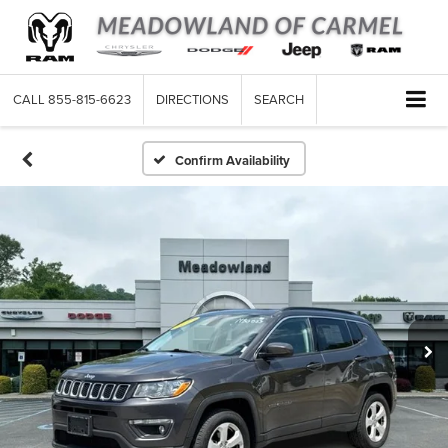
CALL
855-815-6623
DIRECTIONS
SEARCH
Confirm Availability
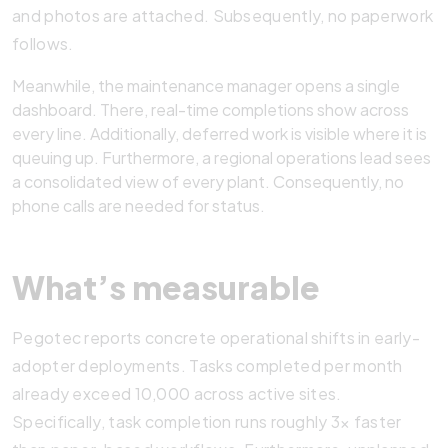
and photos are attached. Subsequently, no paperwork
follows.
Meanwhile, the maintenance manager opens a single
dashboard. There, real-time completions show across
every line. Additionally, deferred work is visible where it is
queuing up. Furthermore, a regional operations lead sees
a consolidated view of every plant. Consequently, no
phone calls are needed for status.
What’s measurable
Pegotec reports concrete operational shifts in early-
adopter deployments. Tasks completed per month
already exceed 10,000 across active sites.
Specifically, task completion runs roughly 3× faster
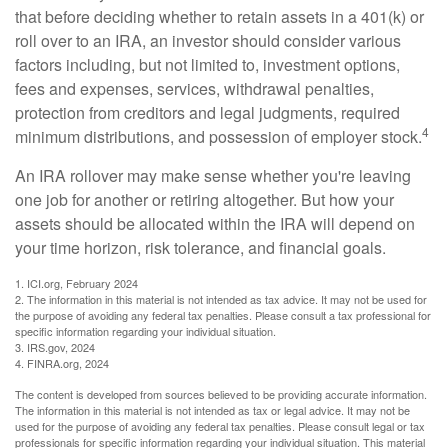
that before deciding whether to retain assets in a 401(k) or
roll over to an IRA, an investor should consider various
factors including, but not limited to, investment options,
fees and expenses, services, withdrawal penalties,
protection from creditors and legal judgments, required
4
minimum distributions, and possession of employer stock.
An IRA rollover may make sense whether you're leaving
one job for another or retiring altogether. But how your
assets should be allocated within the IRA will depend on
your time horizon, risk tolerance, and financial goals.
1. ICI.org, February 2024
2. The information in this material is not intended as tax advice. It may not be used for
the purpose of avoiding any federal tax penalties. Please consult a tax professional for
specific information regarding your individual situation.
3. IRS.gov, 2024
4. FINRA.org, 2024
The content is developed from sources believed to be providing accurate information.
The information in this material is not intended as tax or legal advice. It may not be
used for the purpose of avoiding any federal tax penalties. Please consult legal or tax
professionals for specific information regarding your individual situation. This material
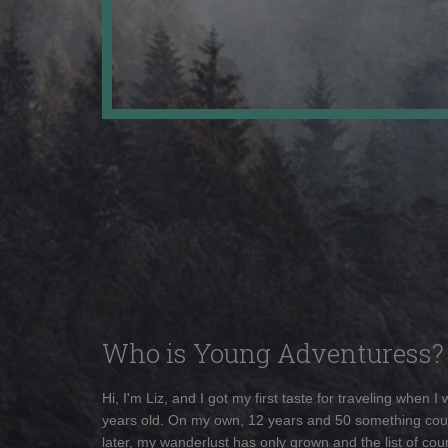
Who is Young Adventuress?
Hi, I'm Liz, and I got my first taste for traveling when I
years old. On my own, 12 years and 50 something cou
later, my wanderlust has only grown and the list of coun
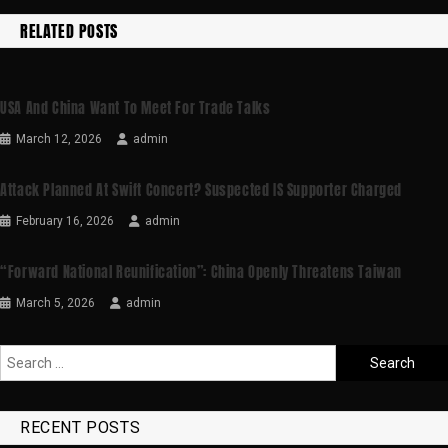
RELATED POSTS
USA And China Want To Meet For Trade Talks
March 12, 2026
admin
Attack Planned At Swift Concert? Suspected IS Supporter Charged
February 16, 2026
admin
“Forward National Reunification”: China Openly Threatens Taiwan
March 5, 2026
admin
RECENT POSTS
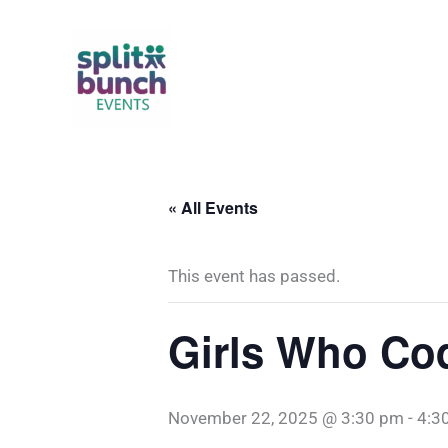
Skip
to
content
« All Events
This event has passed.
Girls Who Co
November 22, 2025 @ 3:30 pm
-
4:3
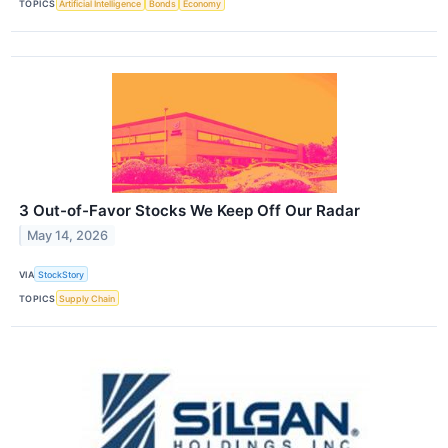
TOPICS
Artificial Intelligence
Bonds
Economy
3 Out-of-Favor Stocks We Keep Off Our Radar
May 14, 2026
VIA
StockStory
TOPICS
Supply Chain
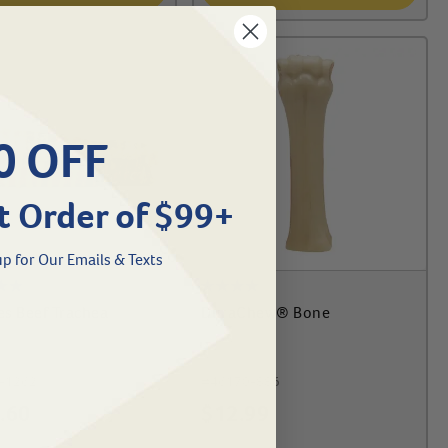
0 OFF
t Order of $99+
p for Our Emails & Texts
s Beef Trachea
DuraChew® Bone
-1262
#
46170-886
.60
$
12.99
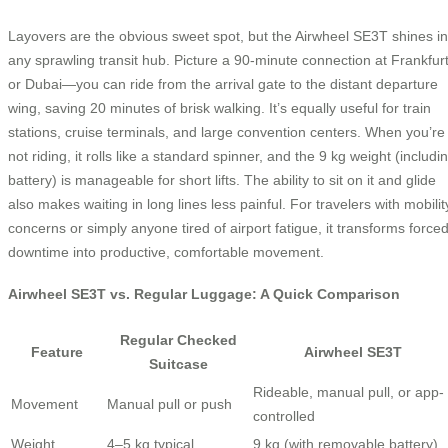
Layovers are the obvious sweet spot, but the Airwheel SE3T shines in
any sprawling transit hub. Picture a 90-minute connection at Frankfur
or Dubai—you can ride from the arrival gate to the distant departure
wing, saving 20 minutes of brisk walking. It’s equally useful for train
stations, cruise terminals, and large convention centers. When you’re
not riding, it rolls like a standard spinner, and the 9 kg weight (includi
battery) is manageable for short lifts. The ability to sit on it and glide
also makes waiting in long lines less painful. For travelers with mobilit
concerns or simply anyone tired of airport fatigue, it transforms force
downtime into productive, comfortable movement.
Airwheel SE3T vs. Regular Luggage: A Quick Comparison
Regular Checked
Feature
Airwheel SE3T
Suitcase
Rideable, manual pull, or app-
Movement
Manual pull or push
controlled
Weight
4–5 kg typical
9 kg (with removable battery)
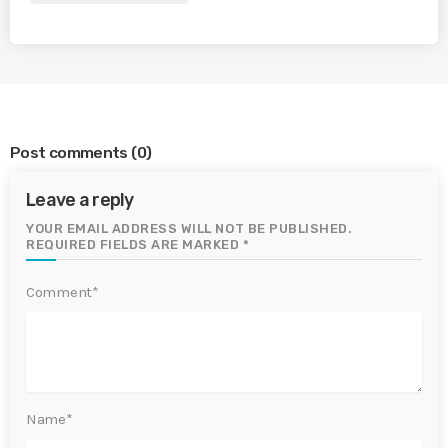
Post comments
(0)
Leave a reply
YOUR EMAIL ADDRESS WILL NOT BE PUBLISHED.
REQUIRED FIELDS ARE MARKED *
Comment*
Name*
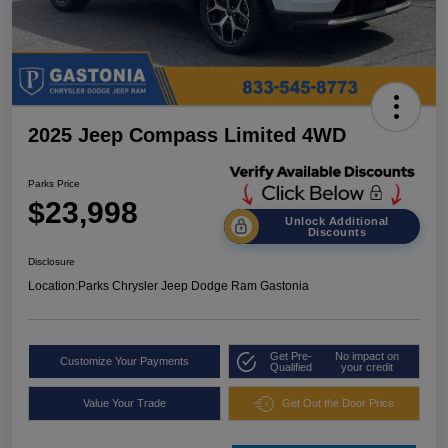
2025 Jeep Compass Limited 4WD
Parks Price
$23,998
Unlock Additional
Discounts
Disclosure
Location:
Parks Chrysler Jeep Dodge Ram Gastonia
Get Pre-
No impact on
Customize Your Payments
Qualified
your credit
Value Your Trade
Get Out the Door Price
---
* Task requirements
The lines wanted are those from the start of the material above through the line with "The information in this material is not intended as tax or", both included; print them exactly and skip any picture.

* Written solution
CALL
855-815-6623
DIRECTIONS
SEARCH
Confirm Availability
and photos are attached. Subsequently, no paperwork
follows.
Meanwhile, the maintenance manager opens a single
dashboard. There, real-time completions show across
every line. Additionally, deferred work is visible where it is
queuing up. Furthermore, a regional operations lead sees
a consolidated view of every plant. Consequently, no
phone calls are needed for status.
What’s measurable
Pegotec reports concrete operational shifts in early-
adopter deployments. Tasks completed per month
already exceed 10,000 across active sites.
Specifically, task completion runs roughly 3× faster
that before deciding whether to retain assets in a 401(k) or
roll over to an IRA, an investor should consider various
factors including, but not limited to, investment options,
fees and expenses, services, withdrawal penalties,
protection from creditors and legal judgments, required
4
minimum distributions, and possession of employer stock.
An IRA rollover may make sense whether you're leaving
one job for another or retiring altogether. But how your
assets should be allocated within the IRA will depend on
your time horizon, risk tolerance, and financial goals.
1. ICI.org, February 2024
2. The information in this material is not intended as tax advice. It may not be used for
the purpose of avoiding any federal tax penalties. Please consult a tax professional for
specific information regarding your individual situation.
3. IRS.gov, 2024
4. FINRA.org, 2024
The content is developed from sources believed to be providing accurate information.
The information in this material is not intended as tax or legal advice. It may not be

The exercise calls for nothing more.